Brandon Johnson, a co-author of the study and an associate professor at Purdue University, used a large computer program called hydrocode to simulate the first 10 minutes of Chicxulub’s impact, including the formation of the crater and the start of the tsunami.
It included the size of the asteroid and its speed, which was estimated to be 26,843 miles per hour (43,200 kilometers per hour) when it hit the granite crust and shallow waters of the Yucatan Peninsula.
Less than three minutes later, rocks, sediment and other debris pushed a wall of water away from the impact, creating a wave 2.8 miles (4.5 kilometers) high, according to the simulation. This wave subsided when the material that exploded fell back to Earth.
But as the debris fell, even more chaotic waves were created.
Ten minutes after impact, a ring-shaped wave about a mile high began to travel across the ocean in all directions from a point 137 miles (220 kilometers) from impact.
This simulation was then input into two different global tsunami models, MOM6 and MOST. While MOM6 is used to model deep-sea tsunamis, MOST is part of tsunami forecasting at the National Oceanic and Atmospheric Administration’s Tsunami Warning Centers.
Both models returned almost exactly the same results, creating a tsunami timeline for the research team.
Within an hour of impact, the tsunami had traveled beyond the Gulf of Mexico into the North Atlantic Ocean. Four hours after the impact, the waves crossed the Via Marítima Centroamericana and reached the Pacific Ocean. The Central American Seaway once separated North America and South America.
Within 24 hours, the waves entered the Indian Ocean from both sides after traveling through the Pacific and Atlantic oceans. And 48 hours after the impact, large tsunami waves had reached most of the Earth’s coastlines.
The underwater current was strongest in the North Atlantic Ocean, the Central American Seaway and the South Pacific Ocean, exceeding 0.4 miles per hour (643 meters per hour), which is strong enough to remove sediment from the bottom of the ocean.
Meanwhile, the Indian Ocean, North Pacific, South Atlantic and Mediterranean were protected from the worst of the tsunami, with minor undersea currents.
The team analyzed information from 120 sediments that largely came from previous scientific ocean drilling projects. There were more layers of intact sediment in the waters protected from the wrath of the tsunami.

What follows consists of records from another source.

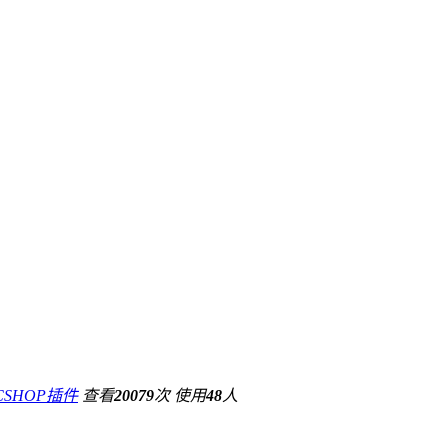
CSHOP插件
查看
20079
次
使用
48
人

Meanwhile, there were gaps in the sediment record for the North Atlantic and South Pacific oceans.
The researchers were surprised to find that sediments on the eastern shores of New Zealand’s North and South Islands had been highly disturbed with multiple breccias. Initially, scientists thought this was due to plate tectonic activity.
But the new model shows that the sediments are directly in the path of the Chicxulub tsunami, despite being 12,000 kilometers (7,500 miles) away.
“We think these deposits are recording the effects of the impact tsunami, and this is perhaps the strongest confirmation of the global significance of this event,” Range said.
While the team did not estimate the impact of the tsunami on coastal flooding, the model shows that the North Atlantic and Pacific coastal regions of South America are likely to be hit with waves greater than 32.8 feet (20 meters). ). The waves only grew as they approached the shore, causing flooding and erosion.
Future research will model the extent of global flooding after the impact and how far inland the effects of the tsunami might be felt, according to study co-author and University of Michigan physical oceanographer and professor Brian Arbic.
“Obviously the largest floods would have been closest to the impact site, but even far away the waves were likely to be very large,” Arbic said.